This article was written by Brian Costin, and featured in the Chicago Tribune on July 25, 2014.
This is in response to “Too many governments? Downstate has the biggest share; Sparsely populated, Republican-leaning counties rail at big government while supporting lots of little ones” (News, July, 20), by Tribune reporter Bob Secter.
Secter’s article loses sight of the reality of Illinois residents suffering from too many layers of local government and, consequently, the second-highest property tax rates in the nation.
In comparing counties by a “governments per capita” metric, Secter is incorrectly gauging the “efficiency” of local government based on population density.
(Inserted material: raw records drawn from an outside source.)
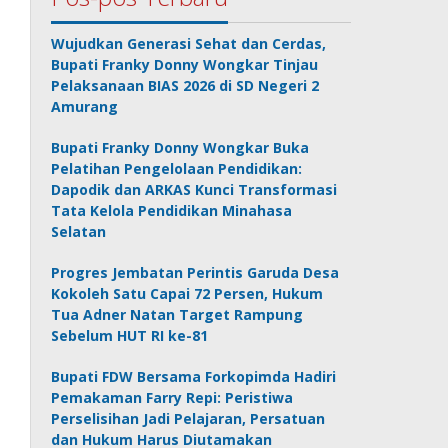
Wujudkan Generasi Sehat dan Cerdas,
Bupati Franky Donny Wongkar Tinjau
Pelaksanaan BIAS 2026 di SD Negeri 2
Amurang
Bupati Franky Donny Wongkar Buka
Pelatihan Pengelolaan Pendidikan:
Dapodik dan ARKAS Kunci Transformasi
Tata Kelola Pendidikan Minahasa
Selatan
Progres Jembatan Perintis Garuda Desa
Kokoleh Satu Capai 72 Persen, Hukum
Tua Adner Natan Target Rampung
Sebelum HUT RI ke-81
Bupati FDW Bersama Forkopimda Hadiri
Pemakaman Farry Repi: Peristiwa
Perselisihan Jadi Pelajaran, Persatuan
dan Hukum Harus Diutamakan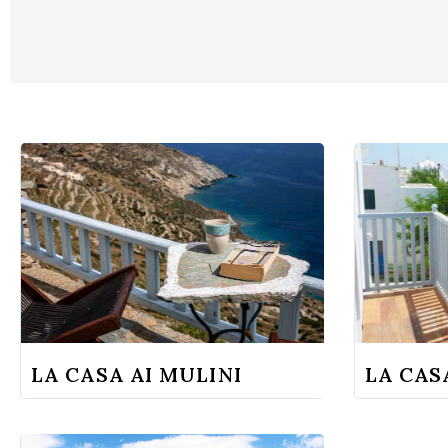
LA CASA AI MULINI
LA CAS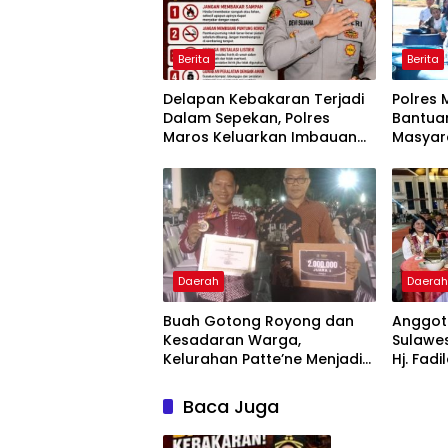
Berita
Berita
Delapan Kebakaran Terjadi
Polres 
Dalam Sepekan, Polres
Bantuan
Maros Keluarkan Imbauan
Masyar
kepada Masyarakat
Krisis A
Daerah
Daera
Buah Gotong Royong dan
Anggota
Kesadaran Warga,
Sulawes
Kelurahan Patte’ne Menjadi
Hj. Fadi
Bintang Takalar Award 2026
Dan Ber
Menyal
Baca Juga
Pengab
Apresia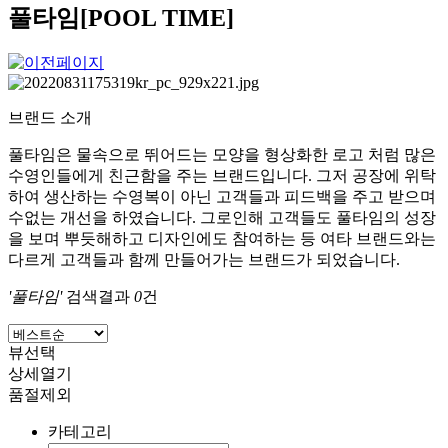
풀타임[POOL TIME]
브랜드 소개
풀타임은 물속으로 뛰어드는 모양을 형상화한 로고 처럼 많은
수영인들에게 친근함을 주는 브랜드입니다. 그저 공장에 위탁
하여 생산하는 수영복이 아닌 고객들과 피드백을 주고 받으며
수없는 개선을 하였습니다. 그로인해 고객들도 풀타임의 성장
을 보며 뿌듯해하고 디자인에도 참여하는 등 여타 브랜드와는
다르게 고객들과 함께 만들어가는 브랜드가 되었습니다.
'풀타임'
검색결과
0
건
뷰선택
상세열기
품절제외
카테고리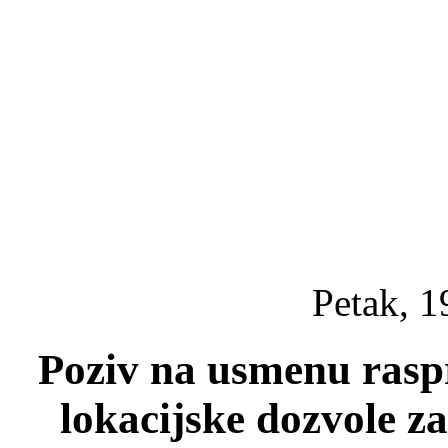
Petak, 1
Poziv na usmenu rasp
lokacijske dozvole z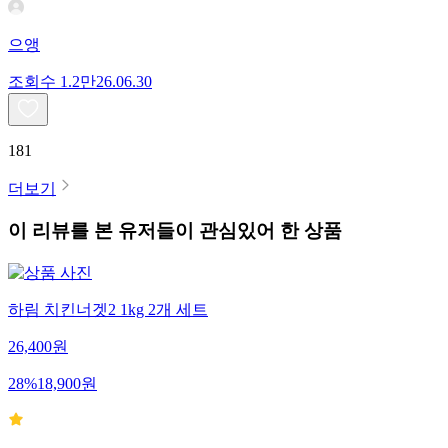
으앵
조회수
1.2만
26.06.30
181
더보기
이 리뷰를 본 유저들이 관심있어 한 상품
하림 치킨너겟2 1kg 2개 세트
26,400
원
28
%
18,900
원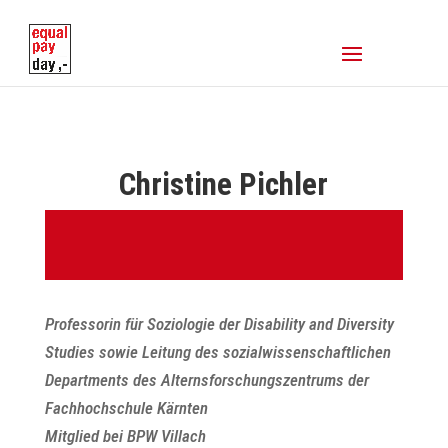
Christine Pichler
Professorin für Soziologie der Disability and Diversity
Studies sowie Leitung des sozialwissenschaftlichen
Departments des Alternsforschungszentrums der
Fachhochschule Kärnten
Mitglied bei BPW Villach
Population-dense areas, such as Cook County, will almost always rank as more “efficient” than rural areas.
A far more important metric is the layers of government per citizen.
The average Illinoisan lives in an area with at least six layers of local government, including county, township, municipality, both a primary- and secondary-level school district and a community college district. The number shoots up to 16 layers when you take into account special districts such as libraries, parks, fire protection districts and more.
Secter’s article also suggests Illinois residents don’t care much about the problem of too many local governments. The truth is that Illinois state law makes it incredibly difficult for residents to do anything about it in the first place.
For example, to consolidate townships, petitioners must collect two-and-a-half times more signatures than it takes to raise a statewide constitutional referendum in one-sixth of the time, a nearly impossible task.
Secter’s poor comparison of local governments in rural and urban counties belittles Illinoisans who deserve the opportunity to reform our byzantine local-government system through consolidation.